Bison offense: highly efficient, productive

FARGO — True, and there’s no debating it, the nonconference schedule for North Dakota State in the last month was two-thirds soft and one-third pretty good — although that game ended up being a rout, also. And there’s also no debating this either: The offense was pretty good, no matter how you slice it.
NDSU enters Missouri Valley Football Conference play Saturday, Sept. 30, against Missouri State as the top-scoring team in Division I FCS football, averaging 56.0 points per game.
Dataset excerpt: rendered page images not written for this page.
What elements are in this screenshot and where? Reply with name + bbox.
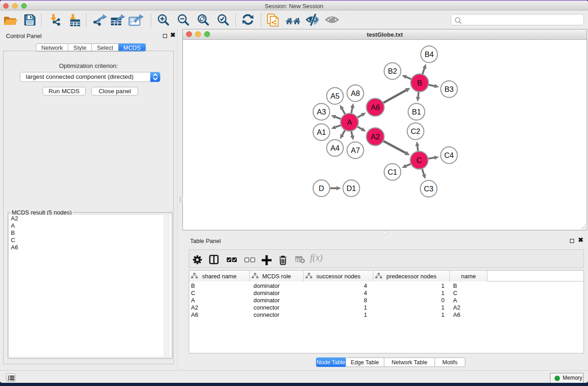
svg-text:A: A — [347, 118, 352, 126]
svg-text:A1: A1 — [317, 128, 326, 136]
svg-text:D: D — [319, 184, 324, 192]
svg-text:A4: A4 — [330, 144, 339, 152]
svg-text:B2: B2 — [388, 67, 397, 75]
svg-text:B1: B1 — [412, 108, 421, 116]
svg-text:C4: C4 — [444, 151, 454, 159]
svg-text:A7: A7 — [351, 146, 360, 154]
svg-text:A5: A5 — [330, 92, 339, 100]
svg-text:C1: C1 — [387, 168, 397, 176]
svg-text:D1: D1 — [346, 184, 356, 192]
svg-text:A3: A3 — [317, 108, 326, 116]
svg-text:A8: A8 — [351, 89, 360, 97]
svg-text:A2: A2 — [371, 133, 380, 141]
svg-text:C3: C3 — [424, 185, 433, 193]
svg-text:B3: B3 — [445, 85, 454, 93]
svg-text:B4: B4 — [425, 50, 434, 58]
svg-text:B: B — [417, 79, 422, 87]
svg-text:C2: C2 — [411, 127, 420, 135]
svg-text:A6: A6 — [371, 103, 380, 111]
svg-text:C: C — [416, 156, 422, 164]
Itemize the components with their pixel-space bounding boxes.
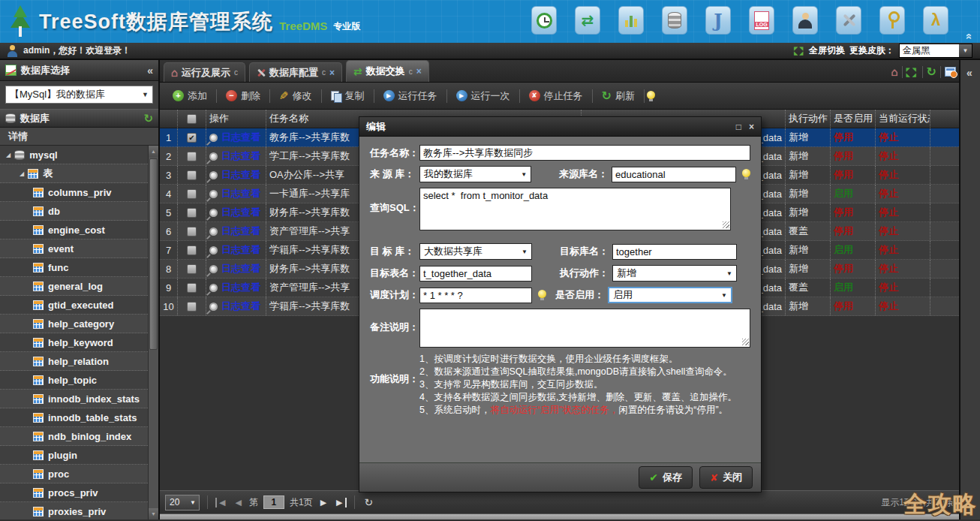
toolbar-复制-button[interactable]: 复制 (324, 86, 371, 106)
remark-textarea[interactable] (419, 309, 750, 348)
toolbar-刷新-button[interactable]: ↻刷新 (595, 86, 642, 106)
row-checkbox-cell[interactable] (178, 260, 206, 278)
tab-refresh-icon[interactable]: c (409, 68, 413, 76)
sidebar-collapse-icon[interactable]: « (147, 65, 153, 77)
database-icon[interactable] (662, 6, 687, 35)
dialog-titlebar[interactable]: 编辑 □ × (359, 117, 761, 137)
tab-数据库配置[interactable]: 数据库配置c× (249, 62, 342, 82)
tab-数据交换[interactable]: ⇄数据交换c× (346, 60, 429, 82)
java-icon[interactable]: J (705, 6, 731, 35)
resize-grip-icon[interactable] (723, 221, 729, 228)
first-page-icon[interactable]: ◀ (215, 498, 227, 507)
checkbox-icon[interactable] (187, 189, 197, 199)
chart-icon[interactable] (618, 6, 644, 35)
task-name-input[interactable] (419, 145, 750, 161)
banner-collapse-icon[interactable]: « (963, 33, 975, 39)
checkbox-icon[interactable] (187, 245, 197, 255)
tab-运行及展示[interactable]: ⌂运行及展示c (164, 62, 245, 82)
close-button[interactable]: ✘ 关闭 (699, 466, 753, 489)
tree-node-help_keyword[interactable]: help_keyword (0, 333, 148, 352)
tree-node-general_log[interactable]: general_log (0, 277, 148, 296)
row-checkbox-cell[interactable]: ✔ (178, 128, 206, 146)
row-checkbox-cell[interactable] (178, 241, 206, 259)
sql-textarea[interactable]: select * from t_monitor_data (419, 188, 731, 230)
magnifier-icon[interactable] (209, 265, 218, 273)
key-icon[interactable] (879, 6, 905, 35)
magnifier-icon[interactable] (209, 246, 218, 254)
tree-scrollbar[interactable]: ▲ ▼ (148, 146, 158, 519)
log-view-link[interactable]: 日志查看 (221, 131, 260, 144)
magnifier-icon[interactable] (209, 303, 218, 311)
header-action[interactable]: 执行动作 (786, 110, 831, 128)
log-view-link[interactable]: 日志查看 (221, 187, 260, 200)
log-view-link[interactable]: 日志查看 (221, 300, 260, 313)
tree-expand-icon[interactable]: ◢ (6, 152, 11, 158)
tree-node-db[interactable]: db (0, 202, 148, 221)
checkbox-icon[interactable] (187, 302, 197, 312)
refresh-icon[interactable]: ↻ (143, 112, 153, 125)
resize-grip-icon[interactable] (742, 339, 749, 345)
action-select[interactable]: 新增 ▼ (612, 265, 737, 282)
home-icon[interactable]: ⌂ (891, 66, 898, 77)
target-db-select[interactable]: 大数据共享库 ▼ (419, 243, 532, 260)
tree-node-proc[interactable]: proc (0, 465, 148, 483)
schedule-bulb-icon[interactable] (538, 290, 546, 300)
header-enabled[interactable]: 是否启用 (831, 110, 876, 128)
database-select[interactable]: 【MySql】我的数据库 ▼ (5, 86, 153, 104)
row-checkbox-cell[interactable] (178, 185, 206, 203)
scroll-up-icon[interactable]: ▲ (149, 146, 158, 157)
tree-node-event[interactable]: event (0, 239, 148, 258)
magnifier-icon[interactable] (209, 209, 218, 217)
tip-bulb-icon[interactable] (647, 91, 655, 101)
data-exchange-icon[interactable]: ⇄ (575, 6, 600, 35)
magnifier-icon[interactable] (209, 227, 218, 236)
hint-bulb-icon[interactable] (742, 169, 750, 179)
toolbar-添加-button[interactable]: +添加 (166, 86, 214, 106)
row-checkbox-cell[interactable] (178, 222, 206, 240)
header-status[interactable]: 当前运行状态 (876, 110, 930, 128)
source-db-name-input[interactable] (612, 167, 736, 182)
target-db-name-input[interactable] (612, 244, 737, 260)
magnifier-icon[interactable] (209, 134, 218, 142)
fullscreen-icon[interactable]: ◤◥◣◢ (794, 47, 804, 56)
refresh-tab-icon[interactable]: ↻ (927, 65, 936, 79)
tree-node-engine_cost[interactable]: engine_cost (0, 221, 148, 239)
log-view-link[interactable]: 日志查看 (221, 224, 260, 238)
online-user-icon[interactable]: λ (923, 6, 948, 35)
tree-node-表[interactable]: ◢表 (0, 164, 148, 183)
close-icon[interactable]: × (749, 122, 754, 132)
toolbar-删除-button[interactable]: −删除 (219, 86, 267, 106)
scroll-down-icon[interactable]: ▼ (149, 508, 158, 519)
row-checkbox-cell[interactable] (178, 279, 206, 297)
row-checkbox-cell[interactable] (178, 297, 206, 315)
header-select-all[interactable] (178, 110, 206, 128)
tree-node-columns_priv[interactable]: columns_priv (0, 183, 148, 202)
row-checkbox-cell[interactable] (178, 147, 206, 165)
tree-node-plugin[interactable]: plugin (0, 446, 148, 465)
target-table-input[interactable] (419, 266, 532, 282)
tree-node-ndb_binlog_index[interactable]: ndb_binlog_index (0, 427, 148, 446)
tab-close-icon[interactable]: × (416, 66, 422, 77)
skin-select[interactable]: 金属黑 ▼ (899, 44, 972, 58)
log-icon[interactable]: LOG (749, 6, 774, 35)
scrollbar-thumb[interactable] (149, 158, 158, 350)
tree-expand-icon[interactable]: ◢ (20, 170, 24, 177)
magnifier-icon[interactable] (209, 284, 218, 292)
tree-node-help_topic[interactable]: help_topic (0, 371, 148, 390)
header-op[interactable]: 操作 (206, 110, 266, 128)
schedule-input[interactable] (419, 288, 532, 303)
tools-icon[interactable] (836, 6, 861, 35)
checkbox-icon[interactable] (187, 170, 197, 180)
log-view-link[interactable]: 日志查看 (221, 168, 260, 182)
log-view-link[interactable]: 日志查看 (221, 281, 260, 294)
tree-node-innodb_table_stats[interactable]: innodb_table_stats (0, 408, 148, 427)
source-db-select[interactable]: 我的数据库 ▼ (419, 166, 531, 182)
tree-node-proxies_priv[interactable]: proxies_priv (0, 502, 148, 519)
user-manage-icon[interactable] (792, 6, 818, 35)
fullscreen-toggle[interactable]: 全屏切换 (809, 44, 845, 57)
enable-select[interactable]: 启用 ▼ (608, 287, 732, 303)
reload-icon[interactable]: ↻ (362, 496, 376, 508)
magnifier-icon[interactable] (209, 152, 218, 161)
checkbox-icon[interactable] (187, 114, 197, 124)
minimize-icon[interactable]: □ (736, 122, 741, 132)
Most of that came on the heels of scoring 72 against Mississippi Valley State and 56 against Robert Morris University, but putting up 40 in a road win at Eastern Washington is nothing to sneeze at, either.
“We’ve been happy so far how we’ve moved the football as an offense, how we’ve done throwing the ball and how we’ve been efficient,” said quarterback Easton Stick. “It helps when the offensive line is moving people and gashing people in the run game, so that opens things up. We’ll continue to lean on those five guys up front and whoever is rotating in there and they’ll carry us through the Valley.”
Stick, in the process, is quietly moving up the NDSU career charts. The junior is fifth in career passing yards with 3,864, fifth in passing touchdowns with 36, sixth in completions at 288 and seventh in attempts at 475.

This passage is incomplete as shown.